Copy exactly the lines of the data below, beginning with the line with "endrisiotto" and ending with the line with "объединит компанию за". Pictures are to be omitted.
Segment Start: Input for this task
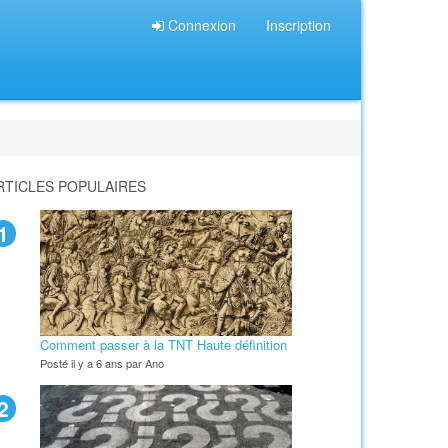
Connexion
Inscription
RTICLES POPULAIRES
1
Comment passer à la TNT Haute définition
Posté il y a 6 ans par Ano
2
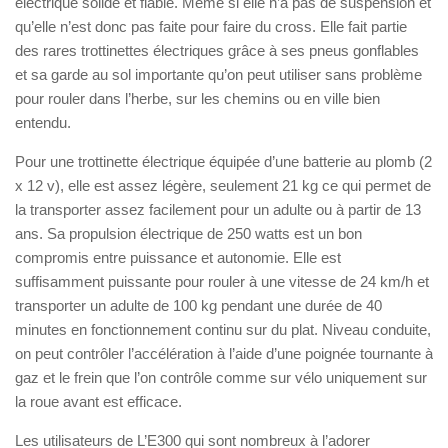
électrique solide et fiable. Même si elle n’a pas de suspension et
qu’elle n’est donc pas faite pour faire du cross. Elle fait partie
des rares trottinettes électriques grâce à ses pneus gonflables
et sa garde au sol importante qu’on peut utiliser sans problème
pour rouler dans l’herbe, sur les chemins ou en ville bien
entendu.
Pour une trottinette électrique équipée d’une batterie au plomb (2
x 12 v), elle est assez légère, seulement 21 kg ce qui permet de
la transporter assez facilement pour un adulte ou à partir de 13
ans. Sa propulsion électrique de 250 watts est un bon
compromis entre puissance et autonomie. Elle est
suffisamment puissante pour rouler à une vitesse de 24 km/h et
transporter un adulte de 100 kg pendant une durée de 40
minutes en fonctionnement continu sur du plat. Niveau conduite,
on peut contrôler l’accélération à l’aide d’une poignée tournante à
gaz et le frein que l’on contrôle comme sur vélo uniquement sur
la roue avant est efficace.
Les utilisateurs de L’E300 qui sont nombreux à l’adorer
Segment End: Input for this task
Segment Start: Input for this task
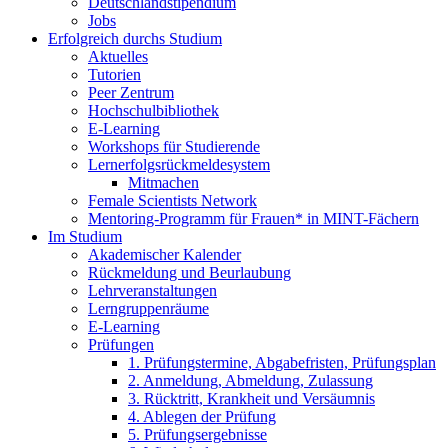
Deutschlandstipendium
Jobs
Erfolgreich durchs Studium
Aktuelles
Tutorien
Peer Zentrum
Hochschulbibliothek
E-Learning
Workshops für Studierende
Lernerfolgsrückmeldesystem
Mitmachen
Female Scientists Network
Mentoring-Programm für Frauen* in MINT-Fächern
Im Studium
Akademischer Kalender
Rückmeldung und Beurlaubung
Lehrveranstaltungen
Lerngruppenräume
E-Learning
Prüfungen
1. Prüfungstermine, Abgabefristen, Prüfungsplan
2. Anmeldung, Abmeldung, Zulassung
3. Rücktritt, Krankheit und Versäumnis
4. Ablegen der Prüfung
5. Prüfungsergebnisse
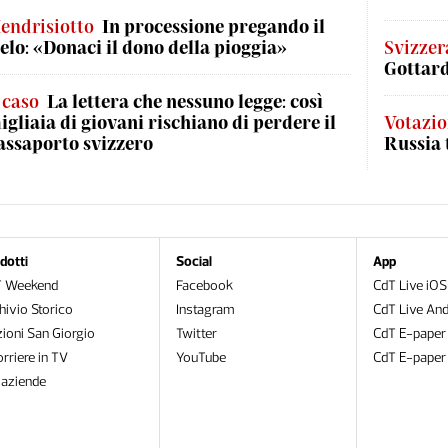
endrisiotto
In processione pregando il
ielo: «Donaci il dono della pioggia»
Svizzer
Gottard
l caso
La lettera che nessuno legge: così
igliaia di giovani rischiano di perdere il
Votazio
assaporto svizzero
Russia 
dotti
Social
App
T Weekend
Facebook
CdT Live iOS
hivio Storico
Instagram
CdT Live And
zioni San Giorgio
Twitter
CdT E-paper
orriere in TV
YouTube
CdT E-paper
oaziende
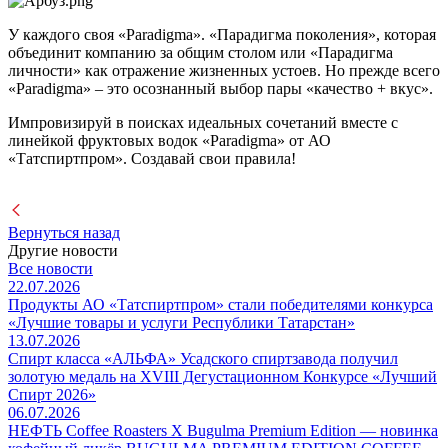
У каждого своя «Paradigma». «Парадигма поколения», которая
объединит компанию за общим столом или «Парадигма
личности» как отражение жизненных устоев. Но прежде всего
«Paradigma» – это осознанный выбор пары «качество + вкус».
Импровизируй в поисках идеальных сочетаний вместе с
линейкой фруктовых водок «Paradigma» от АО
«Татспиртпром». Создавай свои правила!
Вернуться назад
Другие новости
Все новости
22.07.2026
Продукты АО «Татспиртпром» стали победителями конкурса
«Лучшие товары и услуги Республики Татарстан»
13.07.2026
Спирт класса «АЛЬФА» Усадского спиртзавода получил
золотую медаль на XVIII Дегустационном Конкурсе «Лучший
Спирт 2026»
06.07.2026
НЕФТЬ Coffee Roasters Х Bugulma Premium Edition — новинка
Segment End: Input for this task
Segment Start: Input for this task
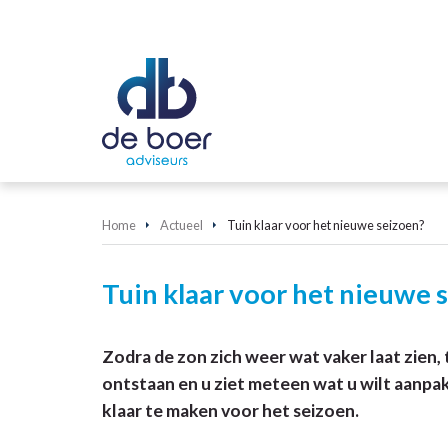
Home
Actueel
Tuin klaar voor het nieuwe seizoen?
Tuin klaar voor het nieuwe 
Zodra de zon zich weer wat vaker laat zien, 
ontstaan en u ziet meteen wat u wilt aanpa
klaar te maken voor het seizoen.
Segment End: Input for this task
◆ Exercise solution
endrisiotto
In processione pregando il
ielo: «Donaci il dono della pioggia»
Svizzer
Gottard
l caso
La lettera che nessuno legge: così
igliaia di giovani rischiano di perdere il
Votazio
assaporto svizzero
Russia 
dotti
Social
App
T Weekend
Facebook
CdT Live iOS
hivio Storico
Instagram
CdT Live And
zioni San Giorgio
Twitter
CdT E-paper
orriere in TV
YouTube
CdT E-paper
oaziende
У каждого своя «Paradigma». «Парадигма поколения», которая
объединит компанию за общим столом или «Парадигма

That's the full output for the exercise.